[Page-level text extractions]
*** Begin section ***
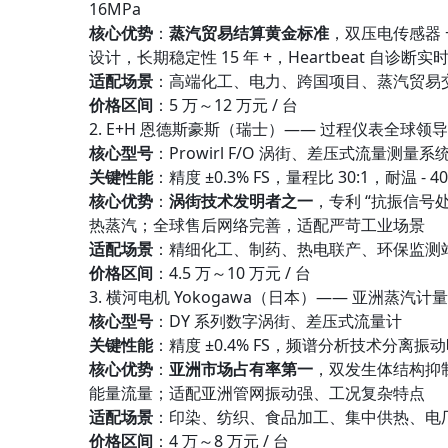
16MPa
核心优势
：
蒸汽贸易结算黄金标准
，双压电传感器
设计，长期稳定性 15 年 +，Heartbeat 自诊断
适配场景
：高端化工、电力、跨国项目、蒸汽贸易交
价格区间
：5 万～12 万元 / 台
2. E+H 恩德斯豪斯（瑞士）—— 过程仪表全球领
核心型号
：Prowirl F/O 涡街、差压式流量测量系
关键性能
：精度 ±0.3% FS，量程比 30:1，耐温 - 
核心优势
：
涡街技术发明者之一
，专利 “抗振信号
热蒸汽；全球售后网络完善，适配严苛工业场景
适配场景
：精细化工、制药、热电联产、环保监测
价格区间
：4.5 万～10 万元 / 台
3. 横河电机 Yokogawa（日本）—— 亚洲蒸汽计
核心型号
：DY 系列数字涡街、差压式流量计
关键性能
：精度 ±0.4% FS，频谱分析技术分离振动
核心优势
：
亚洲市场占有率第一
，双发生体结构抑
能量流量；适配亚洲管网振动强、工况复杂特点
适配场景
：印染、纺织、食品加工、集中供热、电
价格区间
：4 万～8 万元 / 台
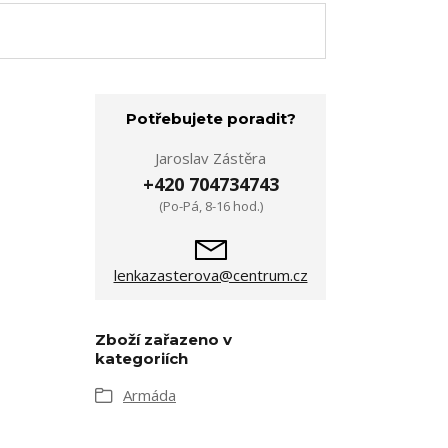
Potřebujete poradit?
Jaroslav Zástěra
+420 704734743
(Po-Pá, 8-16 hod.)
lenkazasterova@centrum.cz
Zboží zařazeno v
kategoriích
Armáda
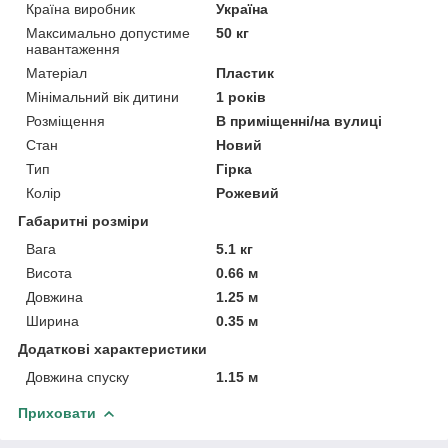
Країна виробник
Україна
Максимально допустиме
50 кг
навантаження
Матеріал
Пластик
Мінімальний вік дитини
1 років
Розміщення
В приміщенні/на вулиці
Стан
Новий
Тип
Гірка
Колір
Рожевий
Габаритні розміри
Вага
5.1 кг
Висота
0.66 м
Довжина
1.25 м
Ширина
0.35 м
Додаткові характеристики
Довжина спуску
1.15 м
Приховати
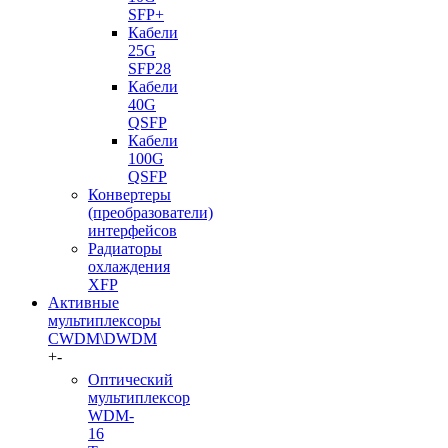
SFP+
Кабели
25G
SFP28
Кабели
40G
QSFP
Кабели
100G
QSFP
Конвертеры
(преобразователи)
интерфейсов
Радиаторы
охлаждения
XFP
Активные
мультиплексоры
CWDM\DWDM
+
-
Оптический
мультиплексор
WDM-
16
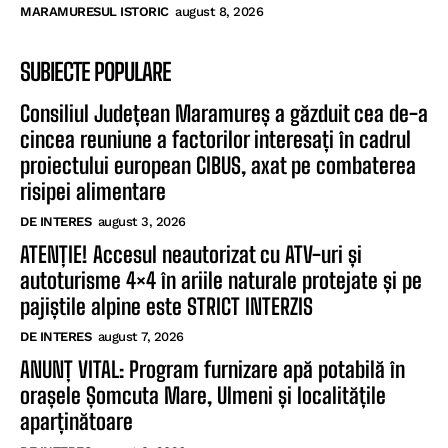
MARAMURESUL ISTORIC
august 8, 2026
SUBIECTE POPULARE
Consiliul Județean Maramureș a găzduit cea de-a
cincea reuniune a factorilor interesați în cadrul
proiectului european CIBUS, axat pe combaterea
risipei alimentare
DE INTERES
august 3, 2026
ATENȚIE! Accesul neautorizat cu ATV-uri și
autoturisme 4×4 în ariile naturale protejate și pe
pajiștile alpine este STRICT INTERZIS
DE INTERES
august 7, 2026
ANUNȚ VITAL: Program furnizare apă potabilă în
orașele Șomcuta Mare, Ulmeni și localitățile
aparținătoare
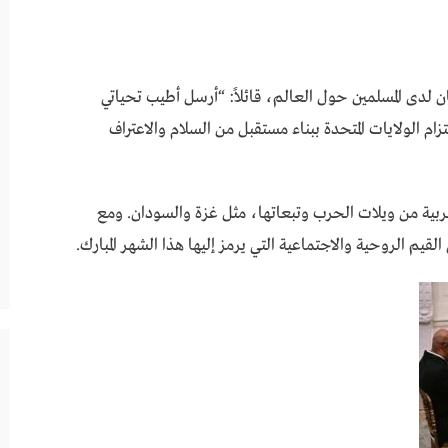
 لدى المسلمين حول العالم، قائلاً: “أرسل أطيب تحياتي
ام الولايات المتحدة ببناء مستقبل من السلام والاعتراف
لعربية من ويلات الحرب وتبعاتها، مثل غزة والسودان. ومع
يم الروحية والاجتماعية التي يرمز إليها هذا الشهر المبارك.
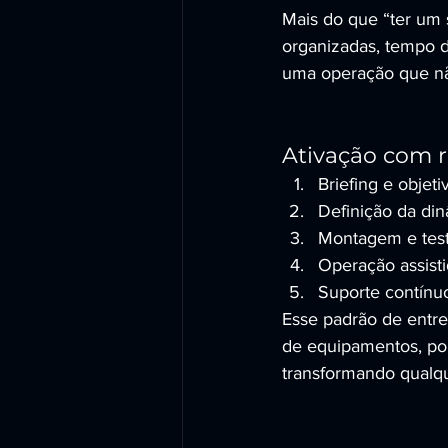
Mais do que “ter um 
organizadas, tempo de
uma operação que nã
Ativação com r
Briefing e objet
Definição da din
Montagem e teste
Operação assisti
Suporte contínuo
Esse padrão de entr
de equipamentos, pon
transformando qualq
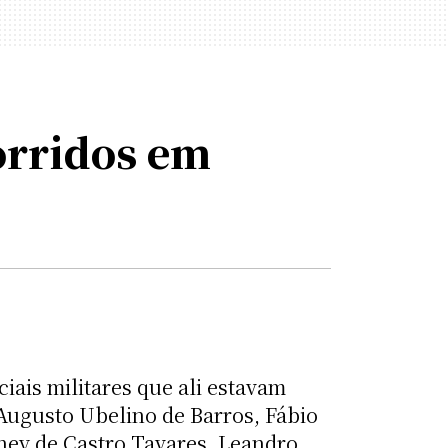
orridos em
iais militares que ali estavam
 Augusto Ubelino de Barros, Fábio
ney de Castro Tavares, Leandro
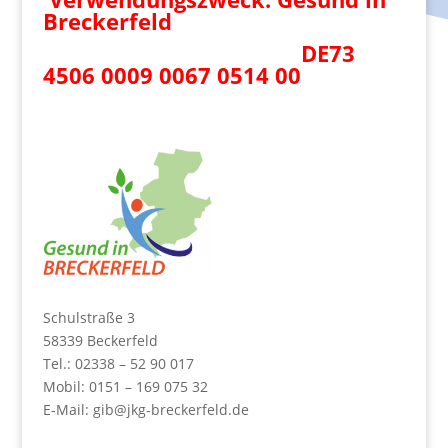
Breckerfeld
DE73
4506 0009 0067 0514 00
Schulstraße 3
58339 Beckerfeld
Tel.: 02338 – 52 90 017
Mobil: 0151 – 169 075 32
E-Mail:
gib@jkg-breckerfeld.de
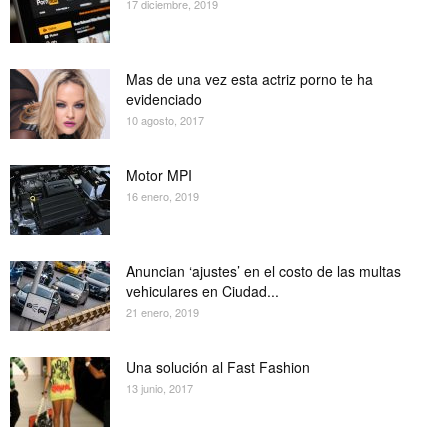
17 diciembre, 2019
Mas de una vez esta actriz porno te ha
evidenciado
10 agosto, 2017
Motor MPI
16 enero, 2019
Anuncian ‘ajustes’ en el costo de las multas
vehiculares en Ciudad...
21 enero, 2019
Una solución al Fast Fashion
13 junio, 2017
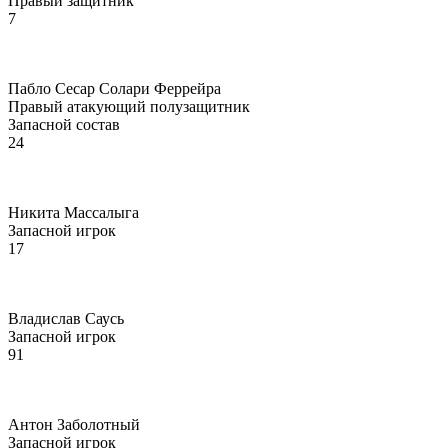
Правый защитник
7
Пабло Сесар Солари Феррейра
Правый атакующий полузащитник
Запасной состав
24
Никита Массалыга
Запасной игрок
17
Владислав Саусь
Запасной игрок
91
Антон Заболотный
Запасной игрок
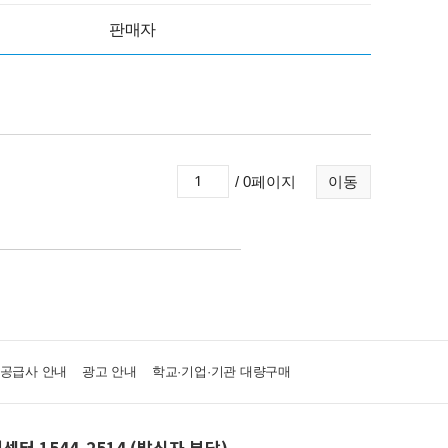
판매자
/ 0페이지
이동
·공급사 안내
광고 안내
학교·기업·기관 대량구매
센터 1544-2514 (발신자 부담)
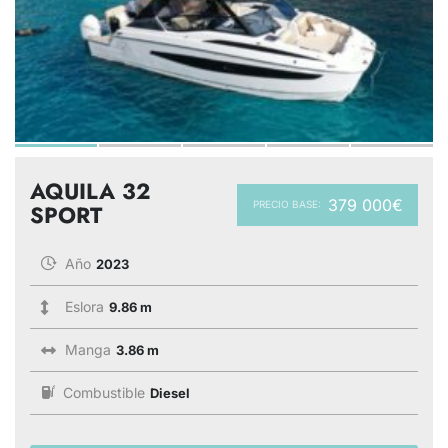
AQUILA 32
379 000€
PRECIO BASE:
SPORT
Año
2023
Eslora
9.86 m
Manga
3.86 m
Combustible
Diesel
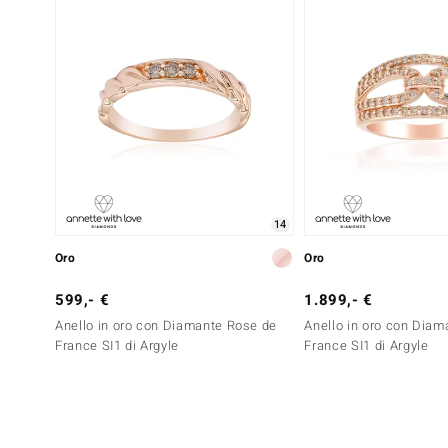
14
Oro
Oro
599,- €
1.899,- €
Anello in oro con Diamante Rose de
Anello in oro con Dia
France SI1 di Argyle
France SI1 di Argyle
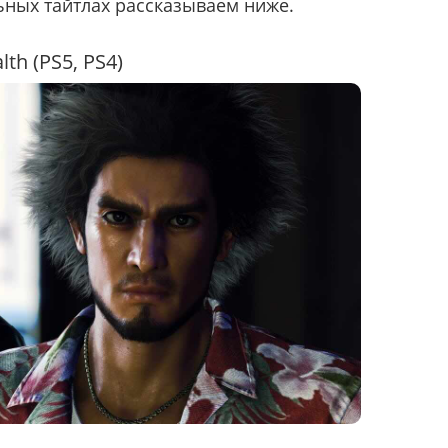
ьных тайтлах рассказываем ниже.
lth (PS5, PS4)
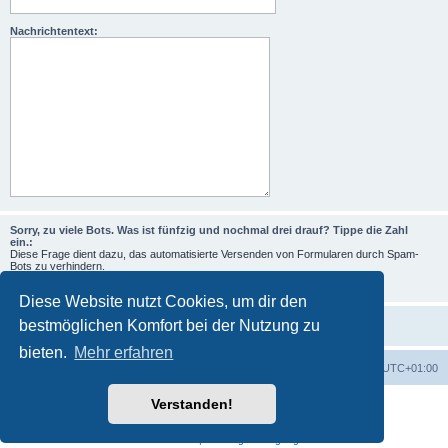
Nachrichtentext:
Sorry, zu viele Bots. Was ist fünfzig und nochmal drei drauf? Tippe die Zahl
ein.:
Diese Frage dient dazu, das automatisierte Versenden von Formularen durch Spam-
Bots zu verhindern.
Diese Website nutzt Cookies, um dir den
bestmöglichen Komfort bei der Nutzung zu
bieten.
Mehr erfahren
Foren-Übersicht
Alle Zeiten sind
UTC+01:00
Verstanden!
Powered by
phpBB
® Forum Software © phpBB Limited
Deutsche Übersetzung durch
phpBB.de
Datenschutz
|
Nutzungsbedingungen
*** End section ***
What the task asks: Once the lines above that include "Bots" are counted, report the number and nothing else.

Result for this exercise: 2